In my basic web scraping in R series, I covered how to build a data set for all movies in the IMDb List of Top Rated Sci-Fi Movies using the rvest web scraping library for R. At the end of the final post of that series, I indicated that I would write a short tutorial on how to use some of the fundamental skills covered therein to scrape existing HTML tables from the web. That’s going to be the focus of this post.
And now for something very..similar..
While the workflow detailed here is simple and relatively self-contained, a basic knowledge of rvest functions and how to identify data-containing HTML elements using CSS selectors will certainly make it easier to follow; I won’t be explaining those concepts again here. So, if you haven’t already, I would recommend at least reading through the three posts in my basic web scraping in R series. If you’re already a HTML guru, great! Let’s scrape ourselves some data.
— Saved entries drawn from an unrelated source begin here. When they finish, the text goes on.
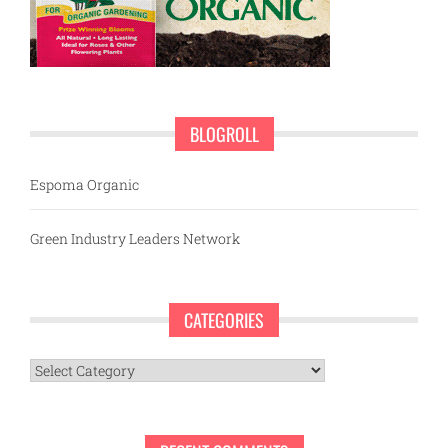
BLOGROLL
Espoma Organic
Green Industry Leaders Network
CATEGORIES
Categories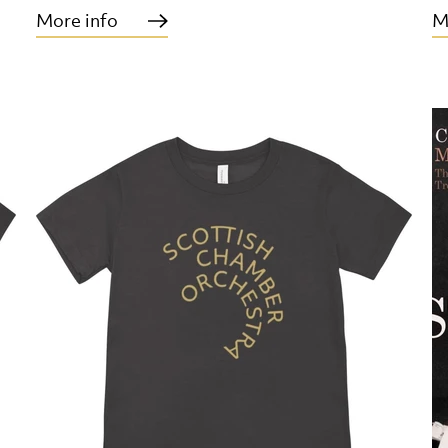
More info
M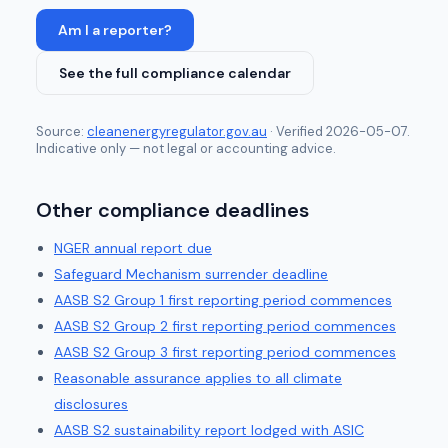
Am I a reporter?
See the full compliance calendar
Source:
cleanenergyregulator.gov.au
· Verified
2026-05-07
.
Indicative only — not legal or accounting advice.
Other compliance deadlines
NGER annual report due
Safeguard Mechanism surrender deadline
AASB S2 Group 1 first reporting period commences
AASB S2 Group 2 first reporting period commences
AASB S2 Group 3 first reporting period commences
Reasonable assurance applies to all climate
disclosures
AASB S2 sustainability report lodged with ASIC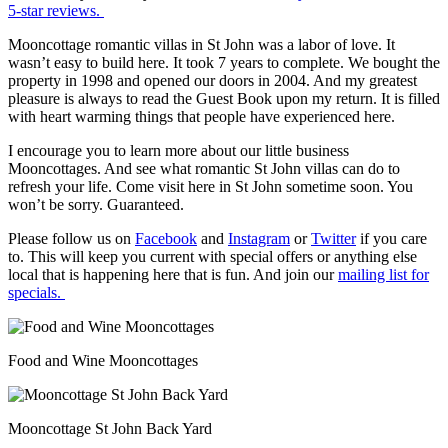
5-star reviews.
Mooncottage romantic villas in St John was a labor of love. It
wasn’t easy to build here. It took 7 years to complete. We bought the
property in 1998 and opened our doors in 2004. And my greatest
pleasure is always to read the Guest Book upon my return. It is filled
with heart warming things that people have experienced here.
I encourage you to learn more about our little business
Mooncottages. And see what romantic St John villas can do to
refresh your life. Come visit here in St John sometime soon. You
won’t be sorry. Guaranteed.
Please follow us on
Facebook
and
Instagram
or
Twitter
if you care
to. This will keep you current with special offers or anything else
local that is happening here that is fun. And join our
mailing list for
specials.
Food and Wine Mooncottages
Mooncottage St John Back Yard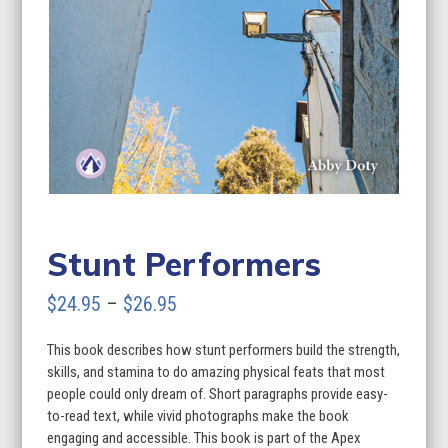
Stunt Performers
Price
$
24.95
–
$
26.95
range:
This book describes how stunt performers build the strength,
$24.95
skills, and stamina to do amazing physical feats that most
through
people could only dream of. Short paragraphs provide easy-
to-read text, while vivid photographs make the book
$26.95
engaging and accessible. This book is part of the Apex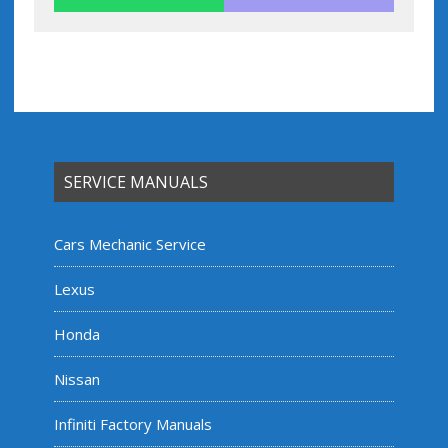
SERVICE MANUALS
Cars Mechanic Service
Lexus
Honda
Nissan
Infiniti Factory Manuals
The first table we will scrape in this post is the RateBeer.com Top 50 beers. The table contains 5 variables (columns) recorded for each of the 50 observations (rows) i.e. beers in the data set, these are: the ordered ranking, beer name, rating score, count (number of ratings) and style of beer. The actual content of this data set is essentially irrelevant; I picked it because (a) I like beer and (b) it is a good example of an easy to scrape web table. It also contains a nice, simple data set, so the code is quick and easy to run.
Let’s first load the packages we will require for this exercise. If you do not have the dplyr and rvest packages installed you can do this by simply removing the “#” and running the install.packages()
function calls.
## install packages
# install.packages("dplyr")
# install.packages("rvest")
## load packages
library("dplyr")
library("rvest")
Now, navigate to the link above, copy the URL from your address bar and assign it to a variable in your R session.
# assign URL to variable
url <- "https://www.ratebeer.com/beer/top-50/"
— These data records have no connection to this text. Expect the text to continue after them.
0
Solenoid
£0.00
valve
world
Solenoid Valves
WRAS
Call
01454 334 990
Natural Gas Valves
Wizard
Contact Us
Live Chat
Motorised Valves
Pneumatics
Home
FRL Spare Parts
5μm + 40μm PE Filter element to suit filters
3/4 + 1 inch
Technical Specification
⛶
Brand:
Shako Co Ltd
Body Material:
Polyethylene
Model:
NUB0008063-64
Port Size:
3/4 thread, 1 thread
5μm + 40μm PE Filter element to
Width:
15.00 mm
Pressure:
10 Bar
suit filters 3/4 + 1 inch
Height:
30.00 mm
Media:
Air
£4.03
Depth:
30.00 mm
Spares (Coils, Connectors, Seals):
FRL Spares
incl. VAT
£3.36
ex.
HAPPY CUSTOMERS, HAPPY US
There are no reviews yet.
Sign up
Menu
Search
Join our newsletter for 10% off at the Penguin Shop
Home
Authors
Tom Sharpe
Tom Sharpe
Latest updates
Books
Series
Next, we will use the read_html()
function which returns the source code for a HTML document from a specified URL. Here we will supply the url
variable we just created and assign the output to a new page
variable.
# read HTML document source code
page <- read_html(url)
At this point, we could use the SelectorGadget browser extension to generate the CSS selectors required to identify and extract each table column as seperate variables and reconstruct the table from those, in much the same way that did in the first post of the basic web scraping series. Sometimes this can be the only way; a website might be formatted such that information appears to be contained within a table but in reality, the <table> HTML tag is nowhere to be seen. The lists on IMDb are a good example of this.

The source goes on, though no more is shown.